Pattern characterization of rationally smooth affine Schubert varieties of type A

TL;DR

This paper characterizes rationally smooth affine Schubert varieties of type A using pattern avoidance, extending classical smoothness criteria from finite to infinite dimensional affine cases.

Contribution

It introduces a pattern avoidance framework for affine permutations and characterizes rational smoothness in affine Schubert varieties, including twisted spiral permutations.

Findings

Rational smoothness characterized by pattern avoidance in affine permutations

Extension of classical smoothness criteria to affine Kac-Moody groups

Identification of twisted spiral permutations as key elements

Abstract

Schubert varieties in finite dimensional flag manifolds G/P are a well-studied family of projective varieties indexed by elements of the corresponding Weyl group W. In particular, there are many tests for smoothness and rational smoothness of these varieties.
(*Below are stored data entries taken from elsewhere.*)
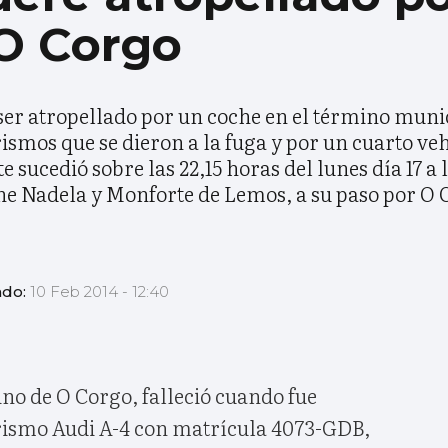
 O Corgo
 ser atropellado por un coche en el término muni
urismos que se dieron a la fuga y por un cuarto v
e sucedió sobre las 22,15 horas del lunes día 17 a
une Nadela y Monforte de Lemos, a su paso por O 
ado:
10 Feb 2014 - 12:40
ino de O Corgo, falleció cuando fue
urismo Audi A-4 con matrícula 4073-GDB,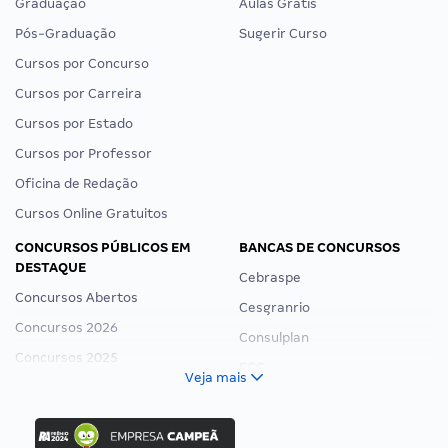
Graduação
Aulas Grátis
Pós-Graduação
Sugerir Curso
Cursos por Concurso
Cursos por Carreira
Cursos por Estado
Cursos por Professor
Oficina de Redação
Cursos Online Gratuitos
CONCURSOS PÚBLICOS EM
BANCAS DE CONCURSOS
DESTAQUE
Cebraspe
Concursos Abertos
Cesgranrio
Concursos 2026
Consulplan
Concursos 2025
FCC
Veja mais
Concurso Nacional Unificado
FGV
Concurso Ibama
Idecan
Concurso MPU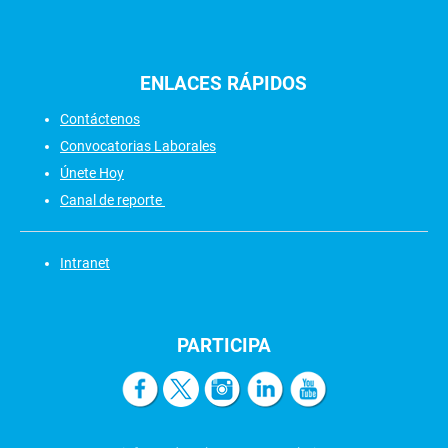
ENLACES
RÁPIDOS
Contáctenos
Convocatorias Laborales
Únete Hoy
Canal de reporte
Intranet
PARTICIPA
One key result due to Lakshmibai-Sandhya is that in type A the smooth Schubert varieties are precisely those that are indexed by permutations that avoid the patterns 4231 and 3412. Recently, there has been a flurry of research related to the infinite dimensional analogs of flag manifolds corresponding with G being a Kac-Moody group and W being an affine Weyl group or parabolic quotient. In this paper we study the case when W is the affine Weyl group of type A or the affine permutations. We develop the notion of pattern avoidance for affine permutations. Our main result is a characterization of the rationally smooth Schubert varieties corresponding to affine permutations in terms of the patterns 4231 and 3412 and the twisted spiral permutations.